[[ PROVIDED DATA, beginning ]]

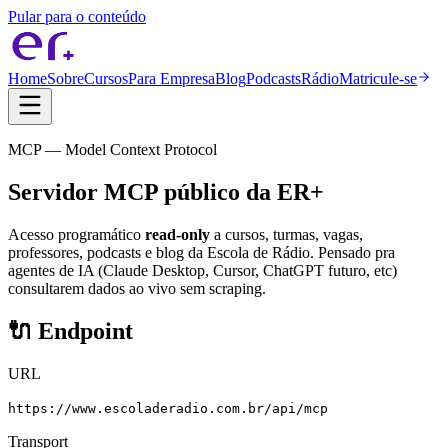
Pular para o conteúdo
Home
Sobre
Cursos
Para Empresa
Blog
Podcasts
Rádio
Matricule-se
MCP — Model Context Protocol
Servidor MCP público da ER+
Acesso programático
read-only
a cursos, turmas, vagas,
professores, podcasts e blog da Escola de Rádio. Pensado pra
agentes de IA (Claude Desktop, Cursor, ChatGPT futuro, etc)
consultarem dados ao vivo sem scraping.
🔌 Endpoint
URL
https://www.escoladeradio.com.br/api/mcp
Transport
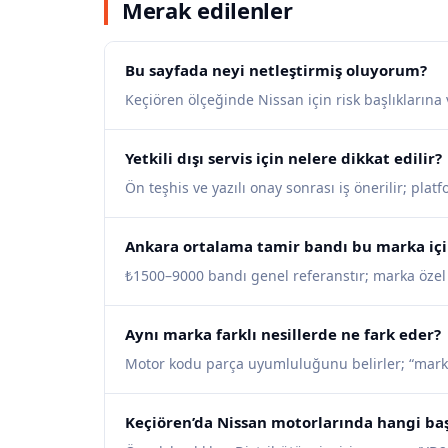
Merak edilenler
Bu sayfada neyi netleştirmiş oluyorum?
Keçiören ölçeğinde Nissan için risk başlıklarına 
Yetkili dışı servis için nelere dikkat edilir?
Ön teşhis ve yazılı onay sonrası iş önerilir; pla
Ankara ortalama tamir bandı bu marka içi
₺1500–9000 bandı genel referanstır; marka özel iş
Aynı marka farklı nesillerde ne fark eder?
Motor kodu parça uyumluluğunu belirler; “mark
Keçiören’da Nissan motorlarında hangi başl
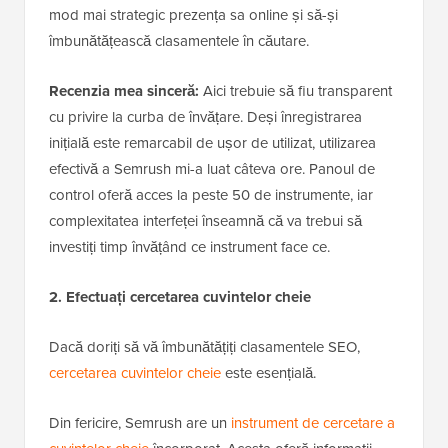
mod mai strategic prezența sa online și să-și
îmbunătățească clasamentele în căutare.
Recenzia mea sinceră:
Aici trebuie să fiu transparent
cu privire la curba de învățare. Deși înregistrarea
inițială este remarcabil de ușor de utilizat, utilizarea
efectivă a Semrush mi-a luat câteva ore. Panoul de
control oferă acces la peste 50 de instrumente, iar
complexitatea interfeței înseamnă că va trebui să
investiți timp învățând ce instrument face ce.
2. Efectuați cercetarea cuvintelor cheie
Dacă doriți să vă îmbunătățiți clasamentele SEO,
cercetarea cuvintelor cheie
este esențială.
Din fericire, Semrush are un
instrument de cercetare a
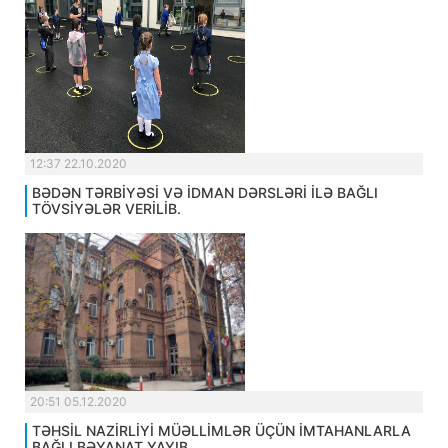
12:37 22.10.2020
BƏDƏN TƏRBİYƏSİ VƏ İDMAN DƏRSLƏRİ İLƏ BAĞLI
TÖVSİYƏLƏR VERİLİB.
20:51 05.12.2020
TƏHSİL NAZİRLİYİ MÜƏLLİMLƏR ÜÇÜN İMTAHANLARLA
BAĞLI BƏYANAT YAYIB.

[[ PROVIDED DATA, end ]]

What is needed is a verbatim copy of the lines running from the one with "Keçiören’da Nissan motorlarında hangi başl" through the last line of the listing above, excluding any pictures.

Keçiören’da Nissan motorlarında hangi başl
mod mai strategic prezența sa online și să-și
îmbunătățească clasamentele în căutare.
Recenzia mea sinceră:
Aici trebuie să fiu transparent
cu privire la curba de învățare. Deși înregistrarea
inițială este remarcabil de ușor de utilizat, utilizarea
efectivă a Semrush mi-a luat câteva ore. Panoul de
control oferă acces la peste 50 de instrumente, iar
complexitatea interfeței înseamnă că va trebui să
investiți timp învățând ce instrument face ce.
2. Efectuați cercetarea cuvintelor cheie
Dacă doriți să vă îmbunătățiți clasamentele SEO,
cercetarea cuvintelor cheie
este esențială.
Din fericire, Semrush are un
instrument de cercetare a
12:37 22.10.2020
BƏDƏN TƏRBİYƏSİ VƏ İDMAN DƏRSLƏRİ İLƏ BAĞLI
TÖVSİYƏLƏR VERİLİB.
20:51 05.12.2020
TƏHSİL NAZİRLİYİ MÜƏLLİMLƏR ÜÇÜN İMTAHANLARLA
BAĞLI BƏYANAT YAYIB.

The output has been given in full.